Affordability vs income

Odendaal adds that there is a difference between qualifying for credit with regard to gross income and affordability, both of which the banks the banks take into consideration.

"As a rule of thumb, the larger the margin between gross income and expenses, the better the rate applicants are likely to be offered so I always also advise people not to go buying a brand-new car just before they apply for a mortgage." 

A good credit score is equally important in the rental sector as it can be very difficult finding a home to rent if is one is regarded as high risk.
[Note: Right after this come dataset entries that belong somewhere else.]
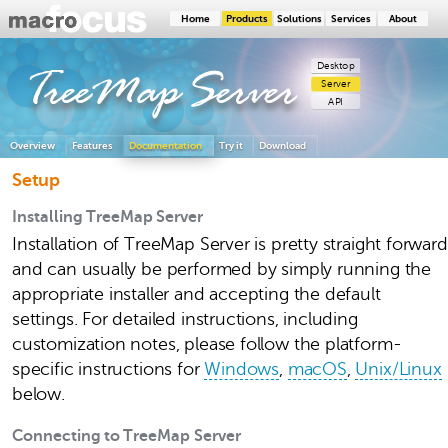
Home
Products
Solutions
Services
About
Desktop
TreeMap
Server
Server
API
Overview
Features
Documentation
Try it
Download
Setup
Installing TreeMap Server
Installation of TreeMap Server is pretty straight forward
and can usually be performed by simply running the
appropriate installer and accepting the default
settings. For detailed instructions, including
customization notes, please follow the platform-
specific instructions for
Windows
,
macOS
,
Unix/Linux
below.
Connecting to TreeMap Server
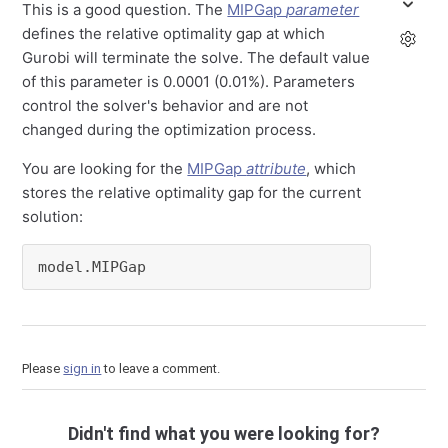
This is a good question. The
MIPGap
parameter
defines the relative optimality gap at which
Gurobi will terminate the solve. The default value
of this parameter is 0.0001 (0.01%). Parameters
control the solver's behavior and are not
changed during the optimization process.
You are looking for the
MIPGap
attribute
, which
stores the relative optimality gap for the current
solution:
model.MIPGap
Please
sign in
to leave a comment.
Didn't find what you were looking for?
"Although a tenant's credit score is not necessarily an accurate indicator of how reliably they will pay their rent, especially in these tough economic times, it's generally the only way that agents have of gauging potential payment behaviour."

The best way to establish a good credit score is consistently over time and Odendaal advises that those with a scant record should start with small accounts like store credit and cell phone accounts and try to include a credit card in the mix. Keep your debt low and always pay on time, paying more than the minimum instalment when possible.

"Although the Credit Amnesty Bill implemented on 1 April 2014 stipulates that credit bureaux must now automatically remove paid-up judgments and paid-up adverse information listings, banks still have access to payment profile information which displays payment histories.

"So, if you have negative information on your credit report, there is unfortunately no quick fix as your credit score is influenced by your payment profile behaviour over the previous 24 months, so all you can do is pay your bills on time and be patient."

An article published on Property24 on October 12, 2018, features Mpho Ramatong, FNB Home Finance Division Channel Head: Housing Schemes, who said when lenders assess an application, affordability, which considers your total income relative to living expenses, is an important measure used to determine whether you would be able to keep up with monthly home loan instalments or not.

This can further influence the home loan amount and interest rate you would be quoted for the term of the loan.

"Therefore, taking the time to ensure that your living expenses are declared correctly can go a long way to ensure that you get the best possible bond deal from your bank," said Ramatong as she unpacked some of the common mistakes that consumers make when completing the expenses portion of a home loan application:

1. Duplication

Some applicants fail to get a good home loan deal due to the duplication of expenses.

For example, if you have declared funds that you prepay into your credit card monthly, which you may be using to fill up for petrol and for groceries, you need not complete the groceries and petrol expenses portion in the form.

Ramatong said another form of duplication may arise if you are co-applying with a partner or individual that you stay with. In this instance, only one applicant may declare shared living expenses. For example, rent, water and electricity costs.

If the expenses are duplicated, lenders may not always be aware that the co-applicants stay together and share some expenses.

2. Dishonesty

Being dishonest about your living expenses may lead to your application being declined.

When applying for a home loan, banks require that you submit a payslip and six months' worth of bank statements, amongst other documents. As a result, any disparity in the expenses portion of the form can easily be picked up by the bank.

3. Entertainment

Be careful not to mistakenly declare a high entertainment expense by failing to separate needs from wants.

For example, a need could be monthly costs for educational or recreational activities. A want can be anything that you would possibly cut back on in tough times, such as movies or eating out at restaurants, and so forth.

Finally

"If you aren't sure about how to correctly declare expenses, it is advisable to consult your bank or an expert to avoid making costly mistakes," said Ramatong.